As corporate scandals and unethical business practices continue to make news, it's encouraging that one of Cincinnati's largest high schools will join a nationwide push to teach good business ethics to students. The new curriculum, which defines ethics as rules, or standards, for right/good behavior or actions, comes from Junior Achievement.
Elder High School, an all-boys Catholic school on the west side of Cincinnati, will include the ethics curriculum in teacher Tim Schira's Junior Achievement Economics class.
Joe Maas, vice president of operations at JTM Provisions in Harrison, and a Junior Achievement volunteer mentor in area schools for 11 years, is helping with the launch. The new curriculum, he said, "will definitely ensure that ethics is a part of every teacher's time, business ethics especially."
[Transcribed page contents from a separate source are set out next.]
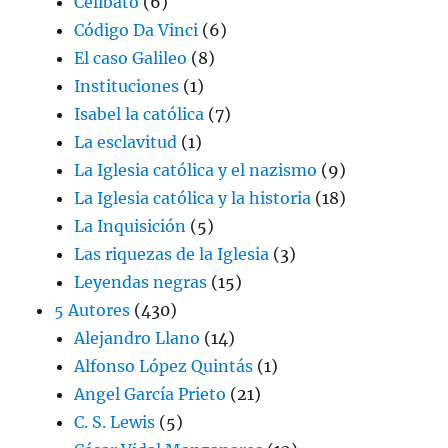
Celibato
(6)
Código Da Vinci
(6)
El caso Galileo
(8)
Instituciones
(1)
Isabel la católica
(7)
La esclavitud
(1)
La Iglesia católica y el nazismo
(9)
La Iglesia católica y la historia
(18)
La Inquisición
(5)
Las riquezas de la Iglesia
(3)
Leyendas negras
(15)
5 Autores
(430)
Alejandro Llano
(14)
Alfonso López Quintás
(1)
Angel García Prieto
(21)
C. S. Lewis
(5)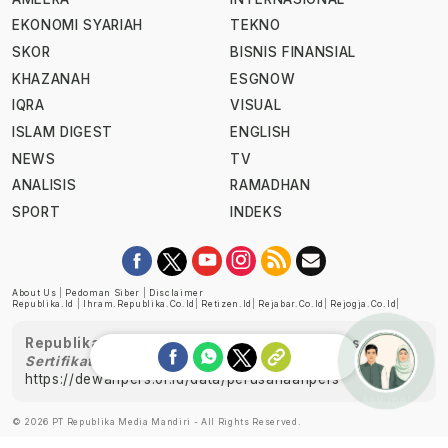
EKONOMI SYARIAH
TEKNO
SKOR
BISNIS FINANSIAL
KHAZANAH
ESGNOW
IQRA
VISUAL
ISLAM DIGEST
ENGLISH
NEWS
TV
ANALISIS
RAMADHAN
SPORT
INDEKS
About Us
|
Pedoman Siber
|
Disclaimer
Republika.id
|
Ihram.republika.co.id
|
Retizen.id
|
Rejabar.co.id
|
Rejogja.co.id
|
Republika telah diverifikasi oleh Dewan Pers
Sertifikat Nomor 1058/DP-Verifikasi/K/XII/2022
https://dewanpers.or.id/data/perusahaanpers
Ask me!
© 2026 PT Republika Media Mandiri - All Rights Reserved.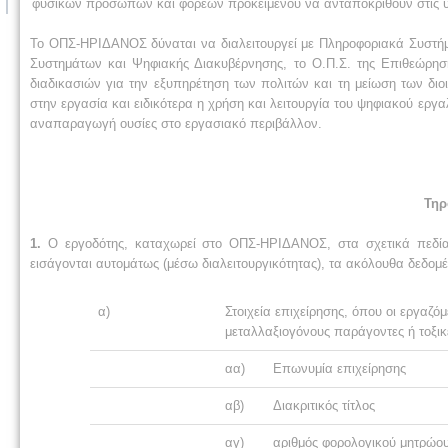
φυσικών προσώπων και φορέων προκειμένου να ανταποκριθούν στις υ
Το ΟΠΣ-ΗΡΙΔΑΝΟΣ δύναται να διαλειτουργεί με Πληροφοριακά Συστήμα
Συστημάτων και Ψηφιακής Διακυβέρνησης, το Ο.Π.Σ. της Επιθεώρησ
διαδικασιών για την εξυπηρέτηση των πολιτών και τη μείωση των δι
στην εργασία και ειδικότερα η χρήση και λειτουργία του ψηφιακού εργ
αναπαραγωγή ουσίες στο εργασιακό περιβάλλον.
Τηρ
1.
Ο εργοδότης, καταχωρεί στο ΟΠΣ-ΗΡΙΔΑΝΟΣ, στα σχετικά πεδία
εισάγονται αυτομάτως (μέσω διαλειτουργικότητας), τα ακόλουθα δεδομ
α)
Στοιχεία επιχείρησης, όπου οι εργαζό
μεταλλαξιογόνους παράγοντες ή τοξικ
αα)
Επωνυμία επιχείρησης
αβ)
Διακριτικός τίτλος
αγ)
αριθμός φορολογικού μητρώο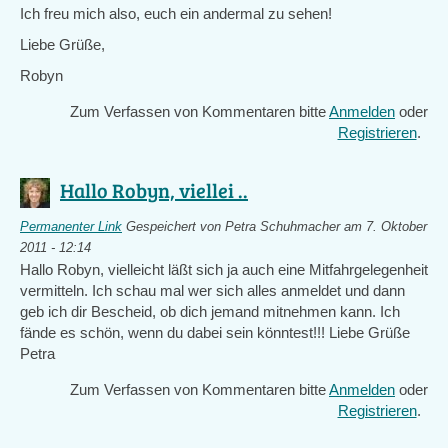
Ich freu mich also, euch ein andermal zu sehen!
Liebe Grüße,
Robyn
Zum Verfassen von Kommentaren bitte
Anmelden
oder
Registrieren
.
Hallo Robyn, viellei ..
Permanenter Link
Gespeichert von
Petra Schuhmacher
am 7. Oktober
2011 - 12:14
Hallo Robyn, vielleicht läßt sich ja auch eine Mitfahrgelegenheit
vermitteln. Ich schau mal wer sich alles anmeldet und dann
geb ich dir Bescheid, ob dich jemand mitnehmen kann. Ich
fände es schön, wenn du dabei sein könntest!!! Liebe Grüße
Petra
Zum Verfassen von Kommentaren bitte
Anmelden
oder
Registrieren
.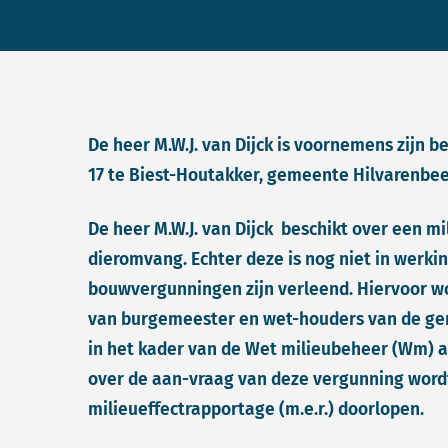
De heer M.W.J. van Dijck is voornemens zijn b
17 te Biest-Houtakker, gemeente Hilvarenbeek
De heer M.W.J. van Dijck beschikt over een m
dieromvang. Echter deze is nog niet in werki
bouwvergunningen zijn verleend. Hiervoor wo
van burgemeester en wet-houders van de ge
in het kader van de Wet milieubeheer (Wm) 
over de aan-vraag van deze vergunning word
milieueffectrapportage (m.e.r.) doorlopen.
Nationwide, the ethics lessons will become part of Junior Achievement's mentoring programs in grades 4-12 and eventually reach more than 3 million U.S. students annually. Junior Achievement, based in Colorado Springs, Colo., is dedicated to educating young people about business, economics and free enterprise.
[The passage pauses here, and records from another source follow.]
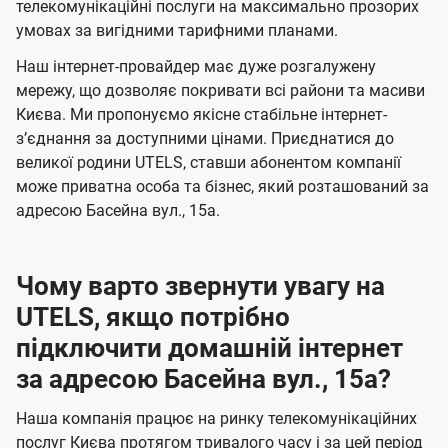
а
а
телекомунікаційні послуги на максимально прозорих
ї
умовах за вигідними тарифними планами.
ч
ч
U
е
е
Наш інтернет-провайдер має дуже розгалужену
t
н
н
мережу, що дозволяє покривати всі райони та масиви
e
Києва. Ми пропонуємо якісне стабільне інтернет-
н
н
l
зʼєднання за доступними цінами. Приєднатися до
я
я
великої родини UTELS, ставши абонентом компанії
s
може приватна особа та бізнес, який розташований за
адресою Басейна вул., 15а.
Чому варто звернути увагу на
UTELS, якщо потрібно
підключити домашній інтернет
за адресою Басейна вул., 15а?
Наша компанія працює на ринку телекомунікаційних
послуг Києва протягом тривалого часу і за цей період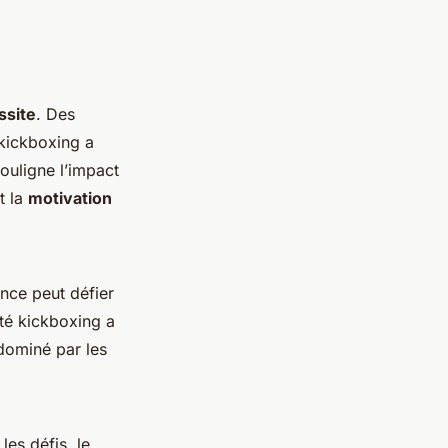
ssite
. Des
 kickboxing a
ouligne l’impact
t la
motivation
nce peut défier
té kickboxing a
 dominé par les
les défis, le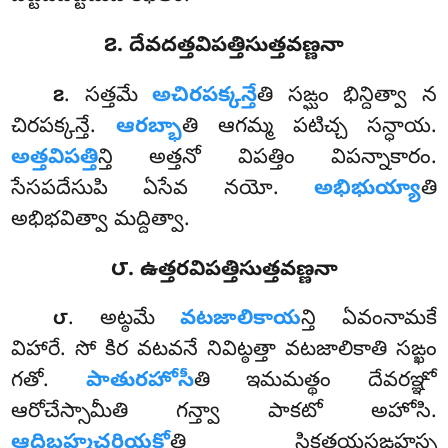
౭. దేవదత్తవిపత్తిసుత్తవణ్ణనా
. సత్తమే
అచిరపక్కన్తే
తి సఙ్ఘం భిన్దిత్వా న
౭
చిరపక్కన్తే.
ఆరబ్భా
తి ఆగమ్మ పటిచ్చ సన్ధాయ.
అత్తవిపత్తి
న్తి అత్తనో విపత్తిం విపన్నాకారం.
సేసపదేసుపి ఏసేవ నయో.
అభిభుయ్యా
తి
అభిభవిత్వా మద్దిత్వా.
౮. ఉత్తరవిపత్తిసుత్తవణ్ణనా
. అట్ఠమే
వటజాలికాయ
న్తి ఏవంనామకే
౮
విహారే. సో కిర వటవనే నివిట్ఠత్తా వటజాలికాతి సఙ్ఖం
గతో.
పాతురహోసీ
తి ఇమమత్థం దేవరఞ్ఞో
ఆరోచేస్సామీతి గన్త్వా పాకటో అహోసి.
ఆదిబ్రహ్మచరియకో
తి సిక్ఖత్తయసఙ్గహస్స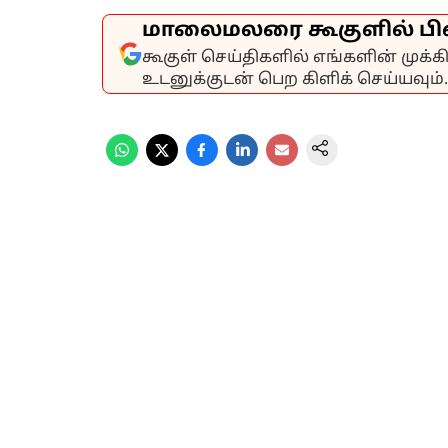
மாலைமலரை கூகுளில் பி
கூகுள் செய்திகளில் எங்களின் முக்
உடனுக்குடன் பெற கிளிக் செய்யவும்.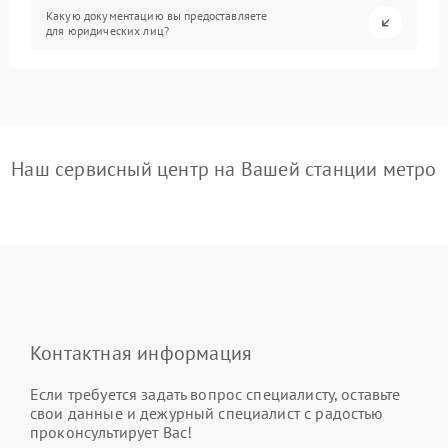
Какую документацию вы предоставляете
для юридических лиц?
Наш сервисный центр на Вашей станции метро
Контактная информация
Если требуется задать вопрос специалисту, оставьте
свои данные и дежурный специалист с радостью
проконсультирует Вас!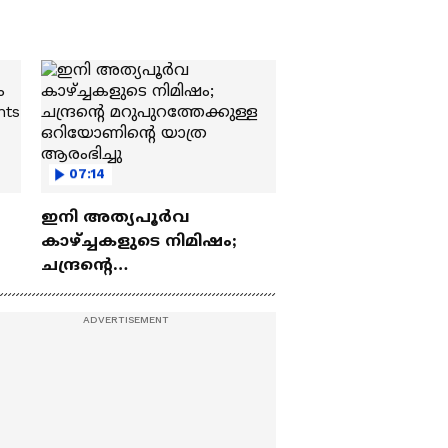
07:14
ഇനി അത്യപൂര്‍വ
കാഴ്ച്ചകളുടെ നിമിഷം;
ചന്ദ്രന്റെ
ch
മറുപുറത്തേക്കുള്ള
ഒറിയോണിന്റെ യാത്ര
ആരംഭിച്ചു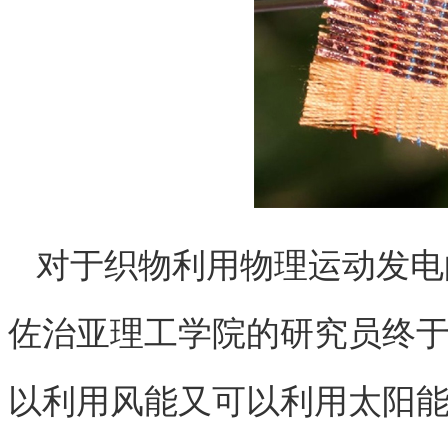
对于织物利用物理运动发电
佐治亚理工学院的研究员终
以利用风能又可以利用太阳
There's certainly a need. In a Junior Achievement/Harris Interactive online survey released last week, nearly half - 45 percent - of teens who responded said they think today's business leaders were unethical. More telling, 33 percent of the teens said they would act unethically to get ahead or make money if they knew for sure they would never be caught.
"Clearly, some of the economic problems we are experiencing today are related to the immoral and unethical business practices that were conducted," Maas told The Enquirer.
The reputation and credibility of many businesses and corporations have suffered in the scandal fallout. It's notable that New York-based Deloitte & Touche, is paying the $1 million cost of the JA project for schools across the country. Like other accounting and auditing firms, D&T has faced its own ethics questions recently. It was tangled in a dispute with former client Adelphia Communications Corp., which filed bankruptcy in 2002 and has come under fire from federal regulators. Deloitte & Touche's part in developing the new JA program is one effort to restore confidence in the capital market system.
Here's the hopeful news from the Junior Achievement/Harris survey of teens: More than half - 56 percent-agreed that "people who practice good business ethics are more successful" than those who don't and 66 percent still believe you don't have to "play loose with rules" to be successful.
Let's teach all students - and remind adults -- that responsible, ethical behavior is the true cornerstone of the American free enterprise system.